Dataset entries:
* * * * * * * * *

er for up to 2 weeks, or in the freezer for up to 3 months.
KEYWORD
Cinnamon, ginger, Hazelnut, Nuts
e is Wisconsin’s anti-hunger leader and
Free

* * * * * * * * *

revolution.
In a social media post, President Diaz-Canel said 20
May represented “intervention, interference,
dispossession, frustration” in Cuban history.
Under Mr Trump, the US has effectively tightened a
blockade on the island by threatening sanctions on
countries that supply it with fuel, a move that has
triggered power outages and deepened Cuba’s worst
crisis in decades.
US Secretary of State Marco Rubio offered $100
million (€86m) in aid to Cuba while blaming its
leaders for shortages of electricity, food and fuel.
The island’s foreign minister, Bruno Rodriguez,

* * * * * * * * *

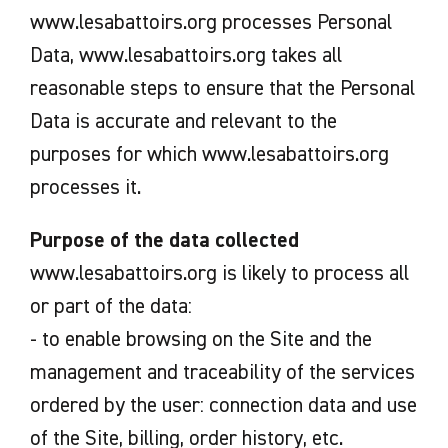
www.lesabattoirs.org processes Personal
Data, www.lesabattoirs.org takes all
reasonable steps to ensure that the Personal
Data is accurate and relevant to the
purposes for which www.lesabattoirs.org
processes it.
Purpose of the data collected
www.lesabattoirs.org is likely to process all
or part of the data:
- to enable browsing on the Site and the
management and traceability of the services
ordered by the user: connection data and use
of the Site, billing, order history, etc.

* * * * * * * * *

■ EXERCISE
Write out, from the lines above, only those from the line with "ordered by the user: connection data and use" to the line with "of the Site, billing, order history, etc.", exactly as given, including the first and the last.

■ TASK OUTPUT
ordered by the user: connection data and use
of the Site, billing, order history, etc.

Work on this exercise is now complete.